=== RECORDS SHOWN ===
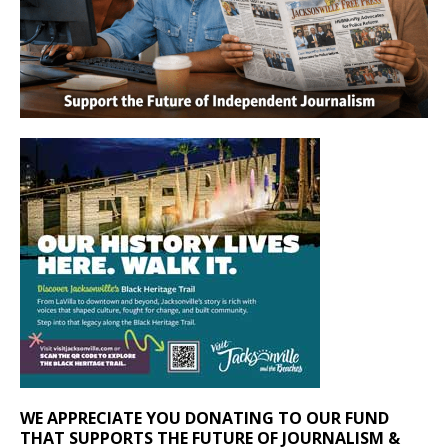
WE APPRECIATE YOU DONATING TO OUR FUND
THAT SUPPORTS THE FUTURE OF JOURNALISM &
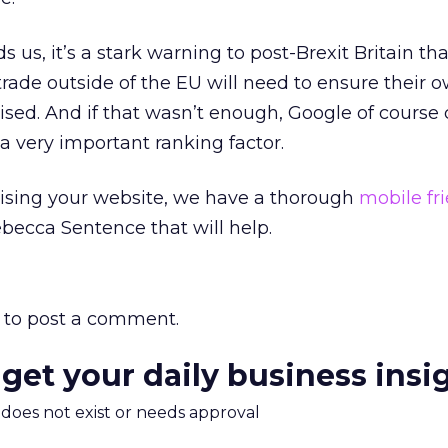
 us, it’s a stark warning to post-Brexit Britain tha
trade outside of the EU will need to ensure their 
mised. And if that wasn’t enough, Google of course
 a very important ranking factor.
mising your website, we have a thorough
mobile fr
becca Sentence that will help.
to post a comment.
 get your daily business insi
m does not exist or needs approval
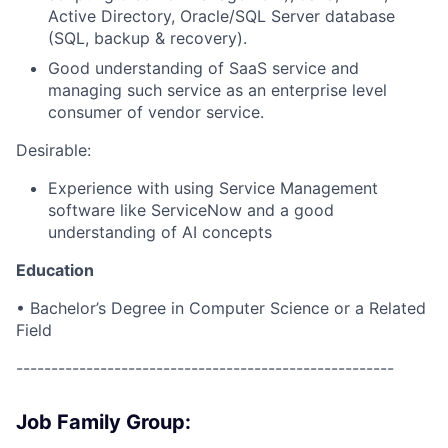
Active Directory, Oracle/SQL Server database
(SQL, backup & recovery).
Good understanding of SaaS service and
managing such service as an enterprise level
consumer of vendor service.
Desirable:
Experience with using Service Management
software like ServiceNow and a good
understanding of AI concepts
Education
• Bachelor’s Degree in Computer Science or a Related
Field
------------------------------------------------------
Job Family Group:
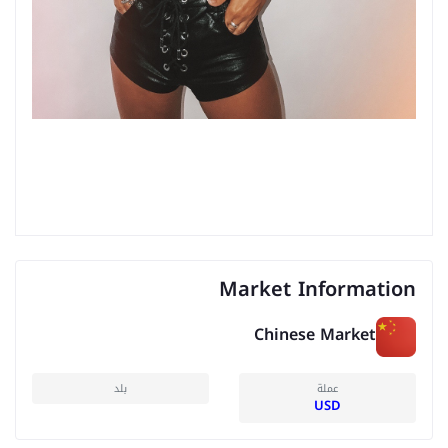
Market Information
Chinese Market
بلد
عملة
USD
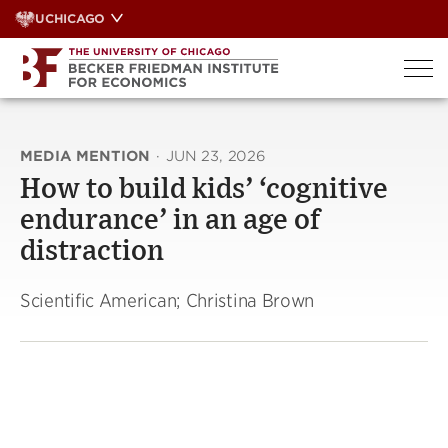
Skip
UCHICAGO
to
content
MEDIA MENTION
·
JUN 23, 2026
How to build kids’ ‘cognitive
endurance’ in an age of
distraction
Scientific American; Christina Brown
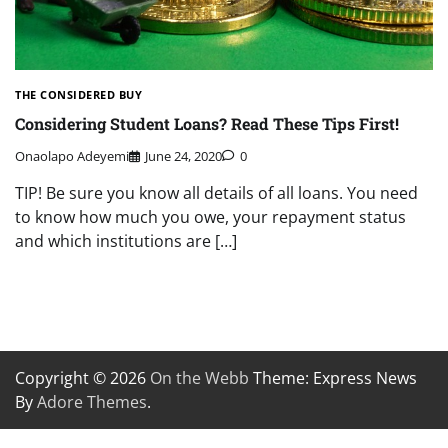
THE CONSIDERED BUY
Considering Student Loans? Read These Tips First!
Onaolapo Adeyemi
June 24, 2020
0
TIP! Be sure you know all details of all loans. You need
to know how much you owe, your repayment status
and which institutions are […]
Copyright © 2026
On the Webb
Theme: Express News
By
Adore Themes
.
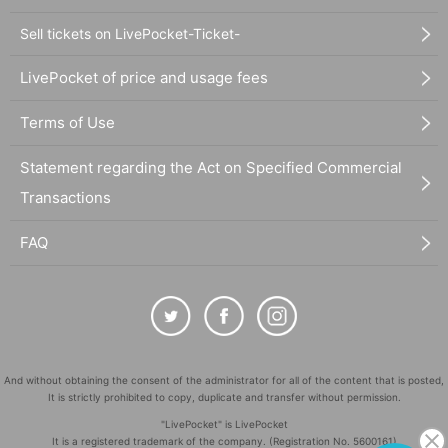
Sell tickets on LivePocket-Ticket-
LivePocket of price and usage fees
Terms of Use
Statement regarding the Act on Specified Commercial
Transactions
FAQ
And without obtaining the consent of the administrator for all of the content that is posted,
It is strictly prohibited to copy, duplicate and transfer without permission.
"LivePocket" is LivePocket
It is a registered trademark of the company. (Registration No. 5600161)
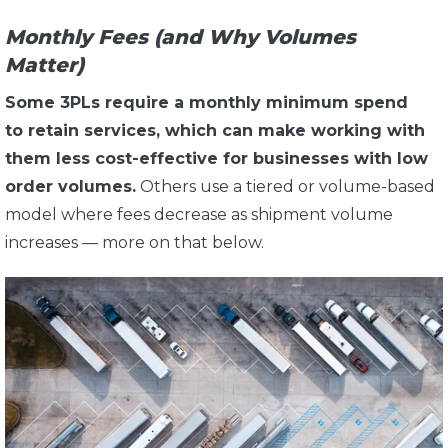
Monthly Fees (and Why Volumes
Matter)
Some 3PLs require a monthly minimum spend
to retain services, which can make working with
them less cost-effective for businesses with low
order volumes.
Others use a tiered or volume-based
model where fees decrease as shipment volume
increases — more on that below.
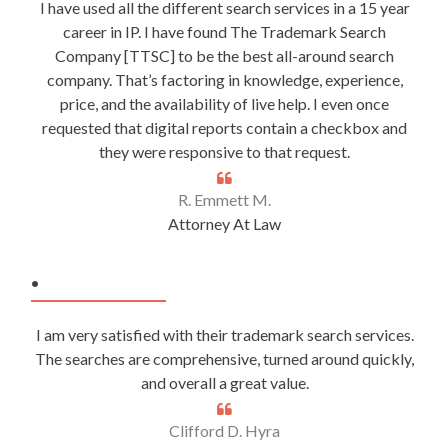
I have used all the different search services in a 15 year
career in IP. I have found The Trademark Search
Company [TTSC] to be the best all-around search
company. That’s factoring in knowledge, experience,
price, and the availability of live help. I even once
requested that digital reports contain a checkbox and
they were responsive to that request.
R. Emmett M.
Attorney At Law
.
I am very satisfied with their trademark search services.
The searches are comprehensive, turned around quickly,
and overall a great value.
Clifford D. Hyra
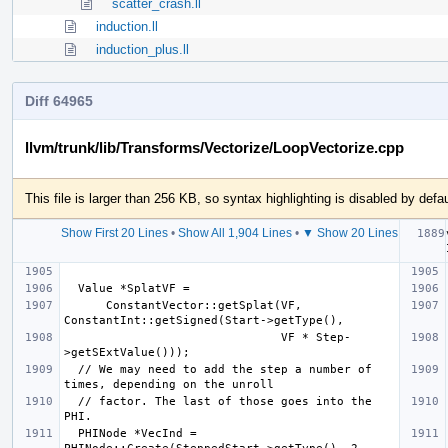
scatter_crash.ll
induction.ll
induction_plus.ll
Diff 64965
llvm/trunk/lib/Transforms/Vectorize/LoopVectorize.cpp
This file is larger than 256 KB, so syntax highlighting is disabled by defau
Show First 20 Lines
•
Show All 1,904 Lines
•
▼ Show 20 Lines
      ConstantVector::getSplat(VF, 
                               VF * Step-
  // We may need to add the step a number of 
  // factor. The last of those goes into the 
  PHINode *VecInd = 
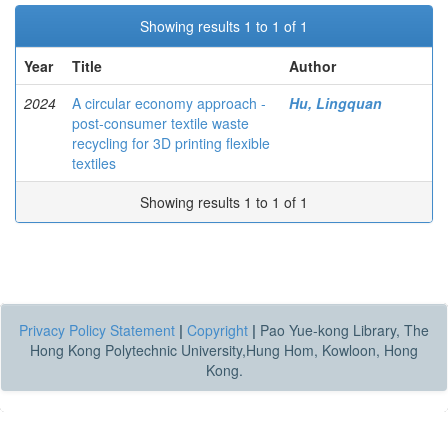
Showing results 1 to 1 of 1
Year
Title
Author
2024
A circular economy approach -
Hu, Lingquan
post-consumer textile waste
recycling for 3D printing flexible
textiles
Showing results 1 to 1 of 1
Privacy Policy Statement
|
Copyright
|
Pao Yue-kong Library, The
Hong Kong Polytechnic University,Hung Hom, Kowloon, Hong
Kong.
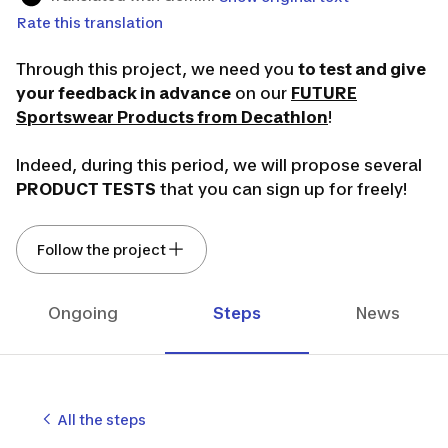
Rate this translation
Through this project, we need you
to test and give
your feedback in advance
on our
FUTURE
Sportswear Products from Decathlon
!
Indeed, during this period, we will propose several
PRODUCT TESTS
that you can sign up for freely!
We thank you in advance for your involvement in
Follow the project
our Sportswear project. Your feedback is
essential; only the products tested and validated
by you will be marketed!
Ongoing
Steps
News
It's your turn to play! 🙂
The Sportswear team 👟
All the steps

=== WHAT TO WORK ON ===
Your task is to restate every record word for word. Omit all pictures.

=== SOLUTION TO THE EXERCISE ===
WE APPRECIATE YOU DONATING TO OUR FUND
THAT SUPPORTS THE FUTURE OF JOURNALISM &
 us, it’s a stark warning to post-Brexit Britain tha
trade outside of the EU will need to ensure their 
mised. And if that wasn’t enough, Google of course
 a very important ranking factor.
mising your website, we have a thorough
mobile fr
becca Sentence that will help.
to post a comment.
 get your daily business insi
m does not exist or needs approval
Active Directory, Oracle/SQL Server database
(SQL, backup & recovery).
Good understanding of SaaS service and
managing such service as an enterprise level
consumer of vendor service.
Desirable:
Experience with using Service Management
software like ServiceNow and a good
understanding of AI concepts
Education
• Bachelor’s Degree in Computer Science or a Related
Field
------------------------------------------------------
Job Family Group:
Market Information
Chinese Market
بلد
عملة
USD
Skip
UCHICAGO
to
content
MEDIA MENTION
·
JUN 23, 2026
How to build kids’ ‘cognitive
endurance’ in an age of
distraction
Scientific American; Christina Brown
THE CONSIDERED BUY
Considering Student Loans? Read These Tips First!
Onaolapo Adeyemi
June 24, 2020
0
TIP! Be sure you know all details of all loans. You need
to know how much you owe, your repayment status
and which institutions are […]
Copyright © 2026
On the Webb
Theme: Express News
By
Adore Themes
.
Sell tickets on LivePocket-Ticket-
LivePocket of price and usage fees
Terms of Use
Statement regarding the Act on Specified Commercial
Transactions
FAQ
And without obtaining the consent of the administrator for all of the content that is posted,
It is strictly prohibited to copy, duplicate and transfer without permission.
"LivePocket" is LivePocket
It is a registered trademark of the company. (Registration No. 5600161)
Monthly Fees (and Why Volumes
Matter)
Some 3PLs require a monthly minimum spend
to retain services, which can make working with
them less cost-effective for businesses with low
order volumes.
Others use a tiered or volume-based
model where fees decrease as shipment volume
increases — more on that below.
I have used all the different search services in a 15 year
career in IP. I have found The Trademark Search
Company [TTSC] to be the best all-around search
company. That’s factoring in knowledge, experience,
price, and the availability of live help. I even once
requested that digital reports contain a checkbox and
they were responsive to that request.
R. Emmett M.
Attorney At Law
.
I am very satisfied with their trademark search services.
The searches are comprehensive, turned around quickly,
and overall a great value.
Clifford D. Hyra
scatter_crash.ll
induction.ll
induction_plus.ll
Diff 64965
llvm/trunk/lib/Transforms/Vectorize/LoopVectorize.cpp
This file is larger than 256 KB, so syntax highlighting is disabled by defau
Show First 20 Lines
•
Show All 1,904 Lines
•
▼ Show 20 Lines
      ConstantVector::getSplat(VF, 
                               VF * Step-
  // We may need to add the step a number of 
  // factor. The last of those goes into the 
  PHINode *VecInd = 
Showing results 1 to 1 of 1
Year
Title
Author
2024
A circular economy approach -
Hu, Lingquan
post-consumer textile waste
recycling for 3D printing flexible
textiles
Showing results 1 to 1 of 1
Privacy Policy Statement
|
Copyright
|
Pao Yue-kong Library, The
Hong Kong Polytechnic University,Hung Hom, Kowloon, Hong
Kong.
Rate this translation
Through this project, we need you
to test and give
your feedback in advance
on our
FUTURE
Sportswear Products from Decathlon
!
Indeed, during this period, we will propose several
PRODUCT TESTS
that you can sign up for freely!
We thank you in advance for your involvement in
Follow the project
our Sportswear project. Your feedback is
essential; only the products tested and validated
by you will be marketed!
Ongoing
Steps
News
It's your turn to play! 🙂
The Sportswear team 👟
All the steps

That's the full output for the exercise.